Being misinformed is the greatest threat to our democracy. One party said the mid-term elections are about saving our democracy. The other touts saving our freedom. Both sound incredibly important, but neither means a thing. They are talking points. As voters, we need to be smarter.

Some claims are so outrageous they need to be called out. When President Joe Biden and other Democrat candidates repeatedly say Republicans want to end Social Security and Medicare, they are lying to you. That was a proposal mentioned by Florida Sen. Rick Scott a few months back. No other Republican signed onto that ridiculous idea. In fact, the Washington Post called it one of the biggest lies of the election cycle.

But they stick with that lie, providing again desperate people do desperate things.

Charlie Crist now is running an ad claiming Gov. Ron DeSantis raised taxes by $1 billion in Florida by signing the largest tax relief package in state history. Crist claims it only benefited the larger corporations and put the burden on the middle class. Another lie. Even the newspaper across the river, hardly a bastion of conservative thinking, called out Crist, calling the claim “misleading.”

But the Crist campaign is sticking with it. Again, desperate people do desperate things.

Democrats aren’t the only party trying to muddy the waters. Many Republicans are still claiming the 2020 election was stolen in Florida. DeSantis created an election police unit that recently announced the arrests of 20 people who voted illegally in 2020. That’s 20 people out of 14,461,755 registered voters in the state. Sounds like a complete waste of time and money.

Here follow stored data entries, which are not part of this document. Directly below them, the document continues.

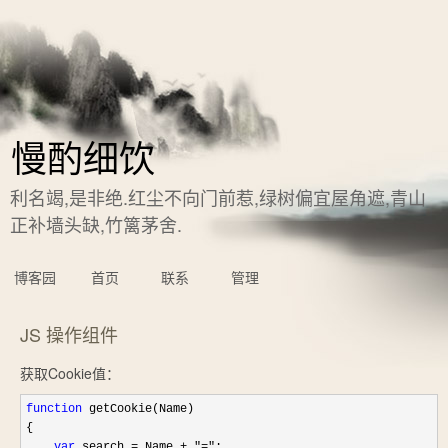
慢酌细饮
利名竭,是非绝.红尘不向门前惹,绿树偏宜屋角遮,青山
正补墙头缺,竹篱茅舍.
博客园
首页
联系
管理
JS 操作组件
获取Cookie值：
function
 getCookie(Name)   

{

var
 search = Name + "="
;
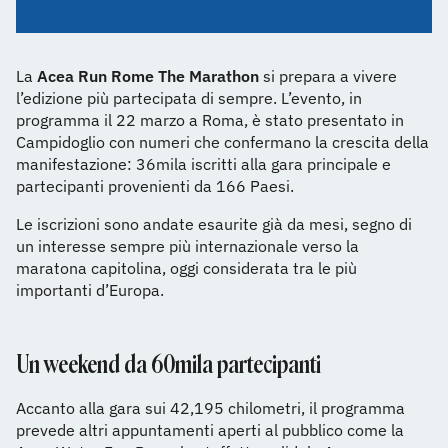
La
Acea Run Rome The Marathon
si prepara a vivere
l’edizione più partecipata di sempre. L’evento, in
programma il 22 marzo a Roma, è stato presentato in
Campidoglio con numeri che confermano la crescita della
manifestazione: 36mila iscritti alla gara principale e
partecipanti provenienti da 166 Paesi.
Le iscrizioni sono andate esaurite già da mesi, segno di
un interesse sempre più internazionale verso la
maratona capitolina, oggi considerata tra le più
importanti d’Europa.
Un weekend da 60mila partecipanti
Accanto alla gara sui 42,195 chilometri, il programma
prevede altri appuntamenti aperti al pubblico come la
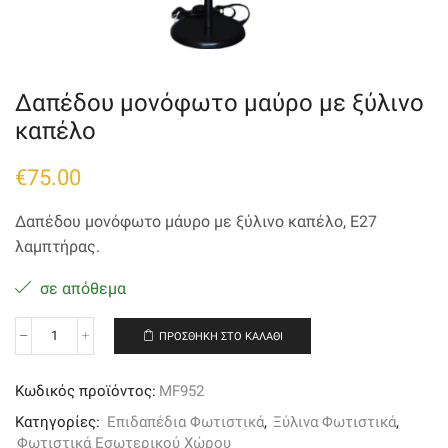
Δαπέδου μονόφωτο μαύρο με ξύλινο
καπέλο
€
75.00
Δαπέδου μονόφωτο μάυρο με ξύλινο καπέλο, E27
λαμπτήρας.
σε απόθεμα
ΠΡΟΣΘΉΚΗ ΣΤΟ ΚΑΛΆΘΙ
Δαπέδου
μονόφωτο
μαύρο
Κωδικός προϊόντος:
MF952
με
ξύλινο
Κατηγορίες:
Επιδαπέδια Φωτιστικά
,
Ξύλινα Φωτιστικά
,
καπέλο
Φωτιστικά Εσωτερικού Χώρου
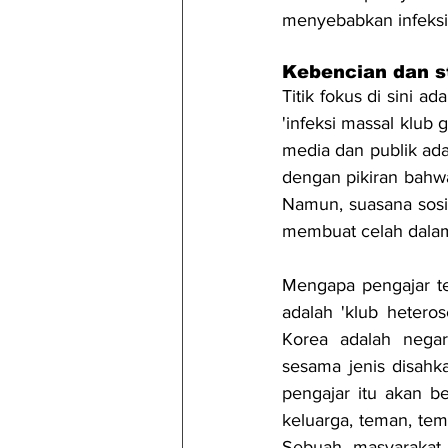
menyebabkan infeksi
Kebencian dan s
Titik fokus di sini ad
'infeksi massal klub 
media dan publik ada
dengan pikiran bahwa
Namun, suasana sosia
membuat celah dalam
Mengapa pengajar tem
adalah 'klub hetero
Korea adalah negara
sesama jenis disahk
pengajar itu akan b
keluarga, teman, tem
Sebuah masyarakat 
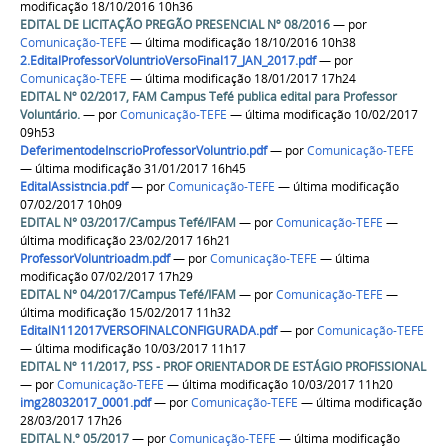
modificação 18/10/2016 10h36
EDITAL DE LICITAÇÃO PREGÃO PRESENCIAL Nº 08/2016
—
por
Comunicação-TEFE
— última modificação 18/10/2016 10h38
2.EditalProfessorVoluntrioVersoFinal17_JAN_2017.pdf
—
por
Comunicação-TEFE
— última modificação 18/01/2017 17h24
EDITAL Nº 02/2017, FAM Campus Tefé publica edital para Professor
Voluntário.
—
por
Comunicação-TEFE
— última modificação 10/02/2017
09h53
DeferimentodeInscrioProfessorVoluntrio.pdf
—
por
Comunicação-TEFE
— última modificação 31/01/2017 16h45
EditalAssistncia.pdf
—
por
Comunicação-TEFE
— última modificação
07/02/2017 10h09
EDITAL N° 03/2017/Campus Tefé/IFAM
—
por
Comunicação-TEFE
—
última modificação 23/02/2017 16h21
ProfessorVoluntrioadm.pdf
—
por
Comunicação-TEFE
— última
modificação 07/02/2017 17h29
EDITAL N° 04/2017/Campus Tefé/IFAM
—
por
Comunicação-TEFE
—
última modificação 15/02/2017 11h32
EditalN112017VERSOFINALCONFIGURADA.pdf
—
por
Comunicação-TEFE
— última modificação 10/03/2017 11h17
EDITAL Nº 11/2017, PSS - PROF ORIENTADOR DE ESTÁGIO PROFISSIONAL
—
por
Comunicação-TEFE
— última modificação 10/03/2017 11h20
img28032017_0001.pdf
—
por
Comunicação-TEFE
— última modificação
28/03/2017 17h26
EDITAL N.º 05/2017
—
por
Comunicação-TEFE
— última modificação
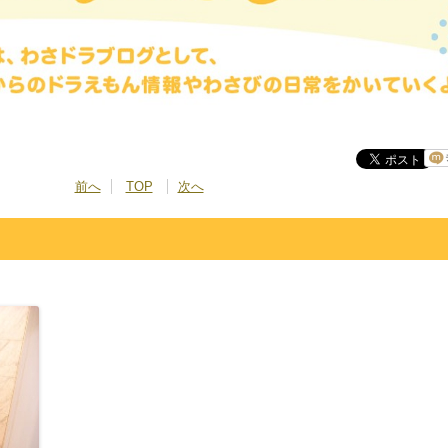
前へ
TOP
次へ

Locally, voters are asked if term limits should be abolished for constitutional officers in Clay County. On the national level, that may be a good idea, especially since the most important job of a federal senator or representative is to be re-elected. But on a local level, however, where voters are smarter, I believe we already have self-imposed term limits. If somebody doesn’t do their job, we vote them out.

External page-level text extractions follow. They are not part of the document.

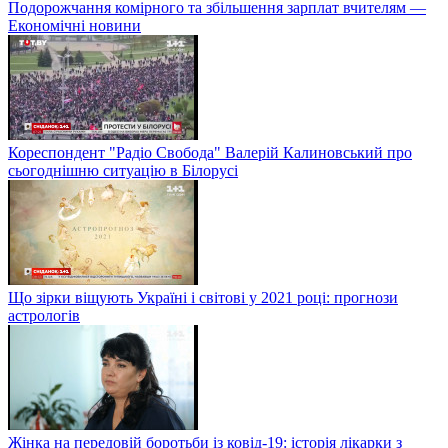
Подорожчання комірного та збільшення зарплат вчителям —
Економічні новини
Кореспондент "Радіо Свобода" Валерій Калиновський про
сьогоднішню ситуацію в Білорусі
Що зірки віщують Україні і світові у 2021 році: прогнози
астрологів
Жінка на передовій боротьби із ковід-19: історія лікарки з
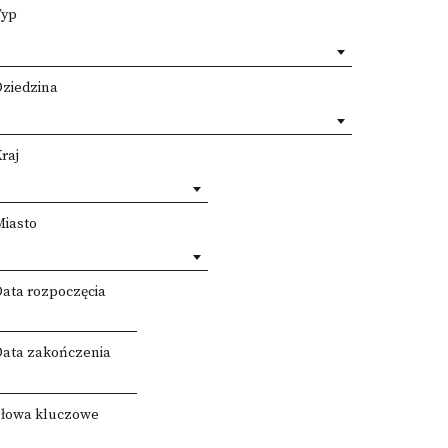
Typ
Dziedzina
raj
Miasto
Data rozpoczęcia
Data zakończenia
Słowa kluczowe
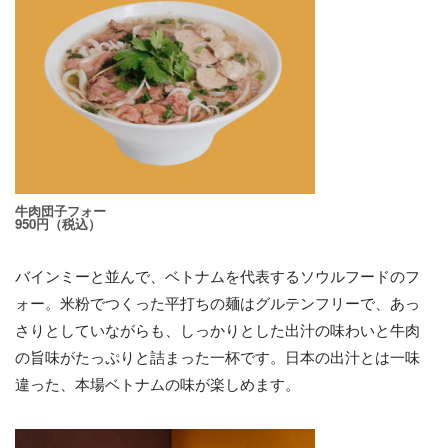
牛肉団子フォー
950円（税込）
バインミーと並んで、ベトナムを代表するソウルフードのフ
ォー。米粉でつくった平打ちの麺はグルテンフリーで、あっ
さりとしていながらも、しっかりとした出汁の味わいと牛肉
の旨味がたっぷりと詰まった一杯です。日本の出汁とは一味
違った、本場ベトナムの味が楽しめます。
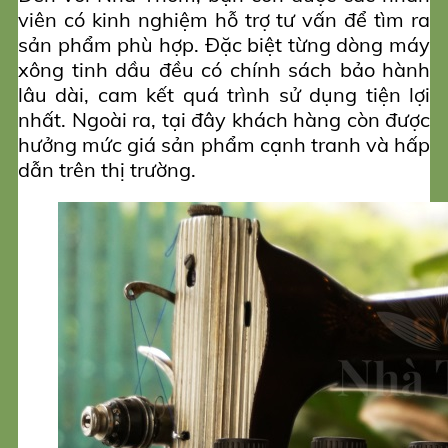
viên có kinh nghiệm hỗ trợ tư vấn để tìm ra
sản phẩm phù hợp. Đặc biệt từng dòng máy
xông tinh dầu đều có chính sách bảo hành
lâu dài, cam kết quá trình sử dụng tiện lợi
nhất. Ngoài ra, tại đây khách hàng còn được
hưởng mức giá sản phẩm cạnh tranh và hấp
dẫn trên thị trường.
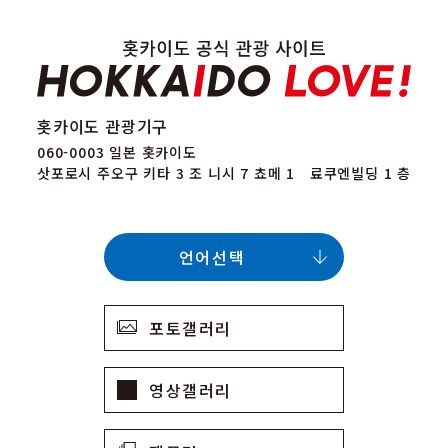
홋카이도 관광기구
060-0003 일본 홋카이도
삿포로시 주오구 키타 3 조 니시 7 쵸메 1 료쿠엔빌딩 1 층
언어선택
포토갤러리
영상갤러리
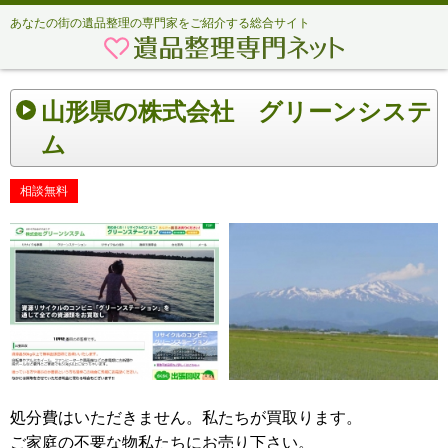
あなたの街の遺品整理の専門家をご紹介する総合サイト
山形県の株式会社 グリーンシステ
ム
相談無料
処分費はいただきません。私たちが買取ります。
ご家庭の不要な物私たちにお売り下さい。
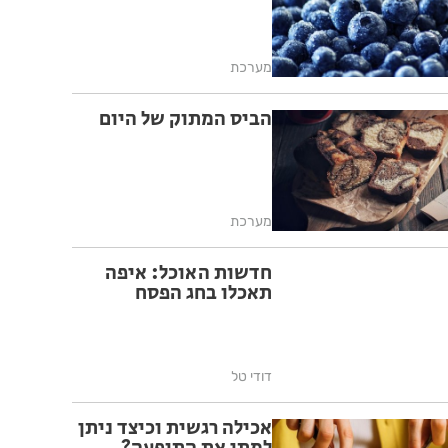
מערכת
הביס המתוק של היום
מערכת
חדשות האוכל: איפה
תאכלו בחג הפסח
דודי טל
אכילה רגשית וכיצד ניתן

The point is, we should be as aware of our state and federal elections as we are of our local elections. In Clay County, we get it right most of the time. It’s because we make it a point to know our candidates. We’re smart enough to think past catchy one-liners and examine the real substance of a candidate.

So mute your television and do the same with the other candidates. You might be surprised by how much you’ve been misled.